The cards are somewhat like those shown in this short video:

To move beyond knowledge development, it is clear the application stage is fundamental. Across all stages it was evident how much effort is needed in the design stage. Writing meaningful, level appropriate multi-choice questions is hard. Level-appropriate, authentic application activities are similarly challenging to design. But the payoffs can be great and, as Pete said in session, the design lasts more than a single iteration. I can see why TBL lends itself so well to medical education but this session did make me wish I was still running my own programme so I could test this formula in a higher ed or digital education context.

An example of how it works in the School of Medicine in Nanyang Technological University can be seen here:

The final (should have been obvious) thing spelt out was that the structure and approach can be manipulated. Despite appearances, TBL does enable a flexible approach. I imagine one-off and routine adaptations according to contextual need are commonplace.  I think if I were to design a TBL curriculum, I’d certainly want to collaborate on its design. This would in itself be a departure for me but preparing quality pre-session materials, writing good questions and working up appropriate application activites are all essential and all benefit from collaboration or, at least, a willing ‘sounding board’ colleague. 

Custom GPTs

There are two main audiences for custom GPTs built within the ChatGPT Pro insfrastucture. The first is anyone with a pro account. There are other tools that allow me to build custom GPTs with minimal skills that are open to wider audiences so I think it’ll be interesting to see whether OpenAI continue to leverage this feature to encourage new subscription purchases or whether it will open up to further stifle competitor development. In education the ‘custom bots for others’ potential is huge but, for now, I am realising how potentially valuable they might be for the audience I did not initially consider – me.

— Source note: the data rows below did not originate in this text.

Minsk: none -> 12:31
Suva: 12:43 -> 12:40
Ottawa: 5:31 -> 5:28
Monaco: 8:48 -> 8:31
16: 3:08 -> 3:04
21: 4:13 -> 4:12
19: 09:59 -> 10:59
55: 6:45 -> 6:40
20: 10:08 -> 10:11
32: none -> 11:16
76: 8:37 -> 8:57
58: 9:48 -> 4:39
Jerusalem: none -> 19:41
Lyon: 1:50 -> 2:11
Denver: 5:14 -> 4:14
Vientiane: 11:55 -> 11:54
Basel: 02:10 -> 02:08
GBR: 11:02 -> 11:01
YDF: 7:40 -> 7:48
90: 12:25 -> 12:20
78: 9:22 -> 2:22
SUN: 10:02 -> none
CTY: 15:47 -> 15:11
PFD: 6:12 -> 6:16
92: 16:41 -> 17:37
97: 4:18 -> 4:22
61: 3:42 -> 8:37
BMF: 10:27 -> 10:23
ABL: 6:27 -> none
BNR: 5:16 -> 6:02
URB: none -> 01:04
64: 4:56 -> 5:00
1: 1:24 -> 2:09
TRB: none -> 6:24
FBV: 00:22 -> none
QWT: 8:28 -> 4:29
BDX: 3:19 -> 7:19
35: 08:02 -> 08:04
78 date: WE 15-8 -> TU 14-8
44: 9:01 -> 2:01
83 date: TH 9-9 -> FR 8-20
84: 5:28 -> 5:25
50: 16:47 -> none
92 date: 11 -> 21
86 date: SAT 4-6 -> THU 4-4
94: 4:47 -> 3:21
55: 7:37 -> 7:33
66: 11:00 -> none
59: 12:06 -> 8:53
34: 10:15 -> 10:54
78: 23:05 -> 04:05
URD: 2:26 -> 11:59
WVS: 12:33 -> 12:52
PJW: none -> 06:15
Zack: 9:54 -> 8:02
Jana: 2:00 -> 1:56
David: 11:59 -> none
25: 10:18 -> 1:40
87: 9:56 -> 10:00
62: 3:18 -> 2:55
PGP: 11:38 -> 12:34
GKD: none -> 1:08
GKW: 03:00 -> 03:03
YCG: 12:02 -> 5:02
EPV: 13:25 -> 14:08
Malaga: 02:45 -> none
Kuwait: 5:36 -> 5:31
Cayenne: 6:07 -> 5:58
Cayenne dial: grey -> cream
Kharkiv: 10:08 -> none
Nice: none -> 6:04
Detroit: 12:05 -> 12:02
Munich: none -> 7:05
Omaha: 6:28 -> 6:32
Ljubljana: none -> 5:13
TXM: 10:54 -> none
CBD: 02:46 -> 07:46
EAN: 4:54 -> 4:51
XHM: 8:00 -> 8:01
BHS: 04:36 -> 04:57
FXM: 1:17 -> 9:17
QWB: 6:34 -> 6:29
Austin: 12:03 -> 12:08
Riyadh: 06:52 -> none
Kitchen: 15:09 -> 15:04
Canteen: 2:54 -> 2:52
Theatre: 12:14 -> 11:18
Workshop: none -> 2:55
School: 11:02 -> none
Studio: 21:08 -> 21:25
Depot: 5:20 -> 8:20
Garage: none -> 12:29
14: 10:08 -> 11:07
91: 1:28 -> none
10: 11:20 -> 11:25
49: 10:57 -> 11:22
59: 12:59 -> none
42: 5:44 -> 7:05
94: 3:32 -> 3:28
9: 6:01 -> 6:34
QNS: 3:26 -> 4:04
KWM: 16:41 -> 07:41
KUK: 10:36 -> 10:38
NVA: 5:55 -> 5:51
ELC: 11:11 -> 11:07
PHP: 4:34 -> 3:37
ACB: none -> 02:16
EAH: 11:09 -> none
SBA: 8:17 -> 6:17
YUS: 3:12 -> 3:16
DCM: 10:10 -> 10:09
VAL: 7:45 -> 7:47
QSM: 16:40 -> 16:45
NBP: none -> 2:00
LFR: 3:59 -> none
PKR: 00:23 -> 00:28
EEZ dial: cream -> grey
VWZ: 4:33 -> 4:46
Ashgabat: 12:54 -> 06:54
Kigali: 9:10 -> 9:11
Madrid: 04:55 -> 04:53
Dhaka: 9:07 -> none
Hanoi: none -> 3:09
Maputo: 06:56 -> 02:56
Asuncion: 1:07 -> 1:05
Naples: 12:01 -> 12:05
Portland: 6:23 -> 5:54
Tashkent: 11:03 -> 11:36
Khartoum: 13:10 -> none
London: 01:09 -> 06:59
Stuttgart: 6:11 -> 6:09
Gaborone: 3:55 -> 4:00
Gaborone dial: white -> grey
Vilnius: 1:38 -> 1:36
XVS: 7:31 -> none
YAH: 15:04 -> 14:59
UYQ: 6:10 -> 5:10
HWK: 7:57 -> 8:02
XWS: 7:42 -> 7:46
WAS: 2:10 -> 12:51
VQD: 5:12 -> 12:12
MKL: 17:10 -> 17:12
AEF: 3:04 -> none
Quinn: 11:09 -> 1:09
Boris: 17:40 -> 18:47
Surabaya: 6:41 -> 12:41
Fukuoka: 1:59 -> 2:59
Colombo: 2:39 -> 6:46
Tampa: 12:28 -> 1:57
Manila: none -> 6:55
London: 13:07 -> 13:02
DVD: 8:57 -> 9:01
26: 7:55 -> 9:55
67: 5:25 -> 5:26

One that is already proving useful is ‘My thesis helper’ which I constructed to pull information only from my thesis (given that even the really obvious papers never materialsed I am wondering whether this might catalyse that!) It’s an opportunity to use as source material much larger documents than the copy/ paste tokens allow or even the relatively generous (and free) 100k tokens and document upload Claude AI permits. In particular, it facilitates much swifter searching within the document as well as opportunities for synthesising and summarising specific sections. Another is ‘Innovating in the Academy’ (try it yourself if you have a pro account) which uses two great sources of case studies from across King’s, collated and edited by my immediate colleagues in King’s Academy. The bot enables a more refined search as well as an opportunity to synthesise thinking.

Designed to be more outward facing is ‘Captain’s Counsel’. This I made to align with a ‘Star Trek’ extended (and undoubtedly excruciating) metaphor I’ll be using in a presentation for the forthcoming GenAI in Education conference in Ulster. Here I have uploaded some reference material but also opened it to the web. I have tried to tap into my own Star Trek enthusiasm whilst focussing on broader questions about teaching. The web-openness means it will happily respond to questions about many things under the broad scope I have identified though I have also identified some taboos. Most useful and interesting is the way it follows my instruction to address the issue with reference to Captain Kirk’s own experiences. 

Both the creation and use of customised bots enables different ways of perceiving and accessing existing information and it is in these functions broadly that LLMs and image generators as well as within customised bots are likely to establish a utility niche I think, especially for folk yet to dip their toes or whose perceptions are dominated by LLMs as free essay mills.